• Directions
Nothing goes in the answer except the line that contains "Современные мобильные студии" and the lines after it to the end of the material below, unchanged.

== Data for this task ==

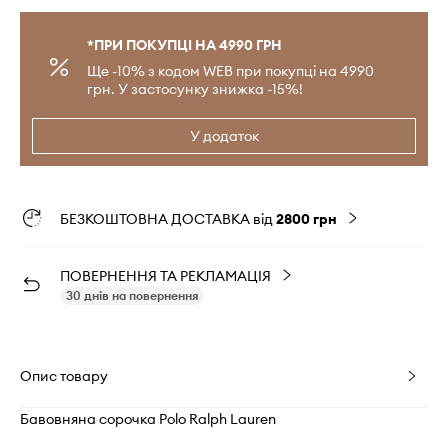
*ПРИ ПОКУПЦІ НА 4990 ГРН
Ще -10% з кодом WEB при покупці на 4990
грн. У застосунку знижка -15%!
У додаток
БЕЗКОШТОВНА ДОСТАВКА від
2800 грн
ПОВЕРНЕННЯ ТА РЕКЛАМАЦІЯ
30 днів на повернення
Опис товару
Бавовняна сорочка Polo Ralph Lauren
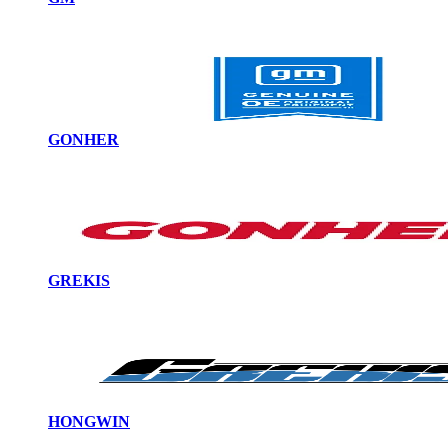
GONHER
GREKIS
HONGWIN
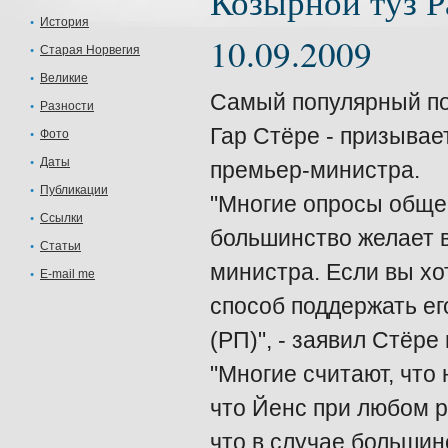
Козырной туз Р
История
10.09.2009
Старая Норвегия
Великие
Самый популярный по
Разности
Гар Стёре - призыва
Фото
Даты
премьер-министра.
Публикации
"Многие опросы обще
Ссылки
большинство желает в
Статьи
министра. Если вы хо
E-mail me
способ поддержать ег
(РП)", - заявил Стёр
"Многие считают, что
что Йенс при любом р
что в случае большин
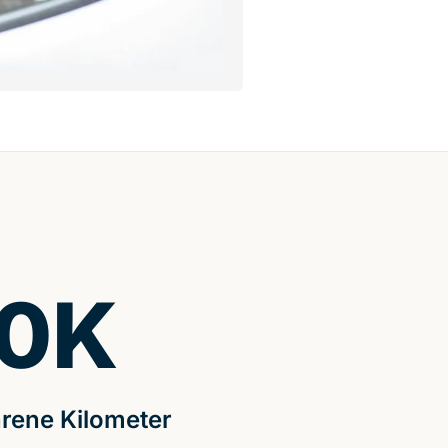
0
K
rene Kilometer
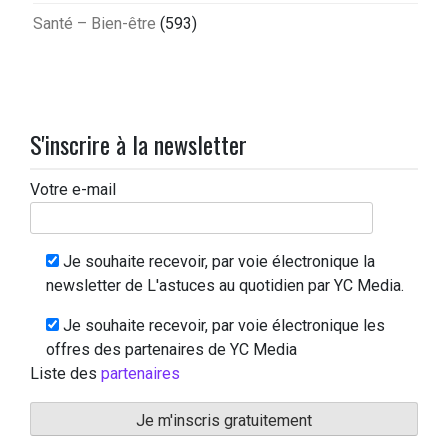
Santé – Bien-être
(593)
S'inscrire à la newsletter
Votre e-mail
Je souhaite recevoir, par voie électronique la
newsletter de L'astuces au quotidien par YC Media.
Je souhaite recevoir, par voie électronique les
offres des partenaires de YC Media
Liste des
partenaires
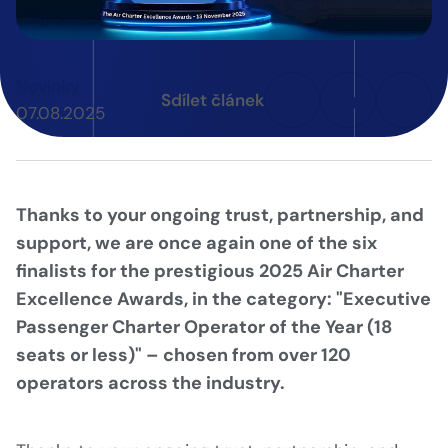
Novinky
Sdílet článek
07.08.2025
Thanks to your ongoing trust, partnership, and
support, we are once again one of the six
finalists for the prestigious 2025 Air Charter
Excellence Awards, in the category: "Executive
Passenger Charter Operator of the Year (18
seats or less)" – chosen from over 120
operators across the industry.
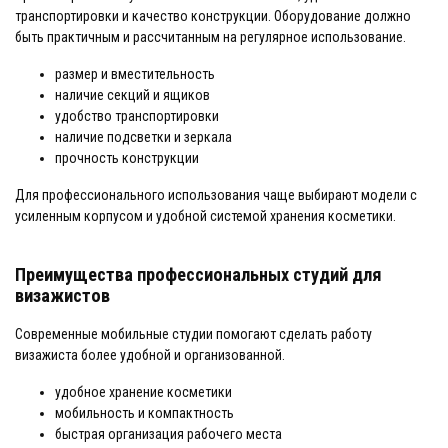
транспортировки и качество конструкции. Оборудование должно
быть практичным и рассчитанным на регулярное использование.
размер и вместительность
наличие секций и ящиков
удобство транспортировки
наличие подсветки и зеркала
прочность конструкции
Для профессионального использования чаще выбирают модели с
усиленным корпусом и удобной системой хранения косметики.
Преимущества профессиональных студий для
визажистов
Современные мобильные студии помогают сделать работу
визажиста более удобной и организованной.
удобное хранение косметики
мобильность и компактность
быстрая организация рабочего места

===

• Result
Современные мобильные студии помогают сделать работу
визажиста более удобной и организованной.
удобное хранение косметики
мобильность и компактность
быстрая организация рабочего места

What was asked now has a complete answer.